NAMINSPIRE

NAMINSPIRE

As Namibians we’re used to the desert we live in each day. When I went to Sossusvlei with my family for the first time in June of 2017, I saw it for the miracle it is. The vermillion dunes are beautifully fashioned by nature and the Namib Desert Lodge blends seamlessly with the perfect background. When you think of the world’s canvas, the desert is not the first to come to mind but it is just as much a treasure. The same with us Namibians; we’re not really on the world’s mind but the hearts of those we attract forever belongs to South West Africa.

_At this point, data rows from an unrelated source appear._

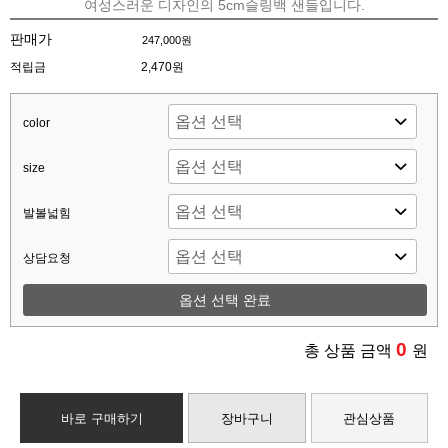
여성스러운 디자인의 5cm슬링백 샌들입니다.
판매가
247,000원
적립금
2,470원
color
size
발볼넓힘
상담요청
옵션 선택 완료
0
총 상품 금액
원
바로 구매하기
장바구니
관심상품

Namibians are incredibly kind and, simply, unforgettable. We are as precious as rare Namibian diamonds. Namibia subtly calls you to come back, to see how her dunes have shifted and her people has grown.
My memories of Etosha brings to mind summer heat and the icy sting of the Gondwana lodge swimming pool after a long drive through the whole pan. Some of the most incredible beasts, such as hartebeest and zebras, strode by making me envious of their self-assurance, courage and absolute strength.
In contrast to the dry land is Epupa waterfalls. The crystal water is flawlessly sliced by vertical rainbows and the echo of fish eagles fills the scorching air. A taste of forest in a country known for its desert being the oldest on earth.
I grew up on a farm in Omaheke. It still brings so much peace to my anxious mind. The whisper of a breeze through the leaves and grass, softly touching my face and flouncing my hair up into the blue sky. Yellow grass up to my knees clinging to my polka dot socks, the screech of bugs mixed with birds singing and the smell of Camelthorn trees. This is where I recuperate, where I gather my thoughts again. The farm is my unlimited charger especially because of my father.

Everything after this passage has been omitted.